● **Your objective**
Your task is to copy each line of the material that holds the word "Structure".

● **Excerpted data**
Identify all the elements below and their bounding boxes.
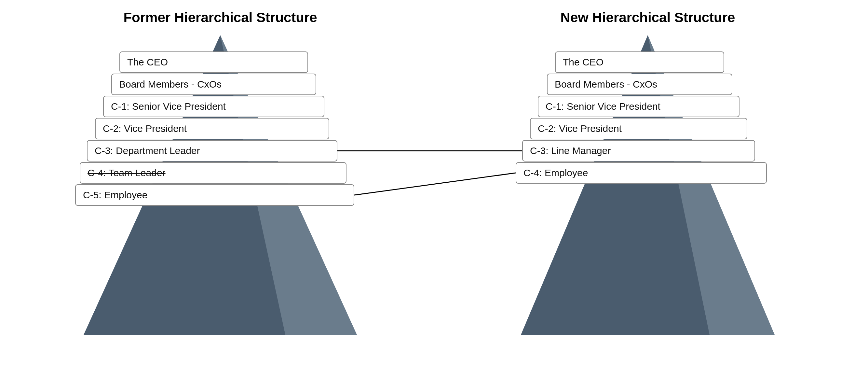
right-level-row-5: C-3: Line Manager <box>514 140 781 162</box>
right-level-row-6: C-4: Employee <box>514 162 781 184</box>
right-level-box-6: C-4: Employee <box>516 162 767 184</box>
left-pyramid: The CEO Board Members - CxOs C-1: Senior… <box>74 32 367 341</box>
left-level-row-6: C-4: Team Leader <box>74 162 367 184</box>
left-level-row-2: Board Members - CxOs <box>74 74 367 95</box>
right-level-box-2: Board Members - CxOs <box>547 74 732 95</box>
left-level-row-1: The CEO <box>74 52 367 73</box>
left-diagram: Former Hierarchical Structure The CEO <box>20 10 421 341</box>
right-level-box-3: C-1: Senior Vice President <box>538 96 740 117</box>
left-level-row-5: C-3: Department Leader <box>74 140 367 162</box>
left-level-box-5: C-3: Department Leader <box>87 140 337 162</box>
right-level-box-5: C-3: Line Manager <box>522 140 755 162</box>
left-level-box-4: C-2: Vice President <box>95 118 329 139</box>
left-levels: The CEO Board Members - CxOs C-1: Senior… <box>74 32 367 341</box>
right-level-row-2: Board Members - CxOs <box>514 74 781 95</box>
left-level-row-4: C-2: Vice President <box>74 118 367 139</box>
left-level-box-2: Board Members - CxOs <box>111 74 316 95</box>
main-container: Former Hierarchical Structure The CEO <box>0 0 868 366</box>
left-level-row-3: C-1: Senior Vice President <box>74 96 367 117</box>
right-level-row-4: C-2: Vice President <box>514 118 781 139</box>
left-level-box-1: The CEO <box>119 52 308 73</box>
left-level-box-7: C-5: Employee <box>75 184 354 206</box>
right-diagram: New Hierarchical Structure The CEO Board… <box>447 10 848 341</box>
right-level-row-1: The CEO <box>514 52 781 73</box>
left-level-box-6: C-4: Team Leader <box>80 162 346 184</box>
left-level-row-7: C-5: Employee <box>74 184 367 206</box>
right-level-box-1: The CEO <box>555 52 724 73</box>
right-diagram-title: New Hierarchical Structure <box>561 10 735 25</box>
right-pyramid: The CEO Board Members - CxOs C-1: Senior… <box>514 32 781 341</box>
right-level-row-3: C-1: Senior Vice President <box>514 96 781 117</box>
right-levels: The CEO Board Members - CxOs C-1: Senior… <box>514 32 781 341</box>
left-diagram-title: Former Hierarchical Structure <box>123 10 317 25</box>
left-level-box-3: C-1: Senior Vice President <box>103 96 324 117</box>
right-level-box-4: C-2: Vice President <box>530 118 747 139</box>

● **Output for this exercise**
left-diagram: Former Hierarchical Structure The CEO <box>20 10 421 341</box>
main-container: Former Hierarchical Structure The CEO <box>0 0 868 366</box>
right-diagram: New Hierarchical Structure The CEO Board… <box>447 10 848 341</box>
right-diagram-title: New Hierarchical Structure <box>561 10 735 25</box>
left-diagram-title: Former Hierarchical Structure <box>123 10 317 25</box>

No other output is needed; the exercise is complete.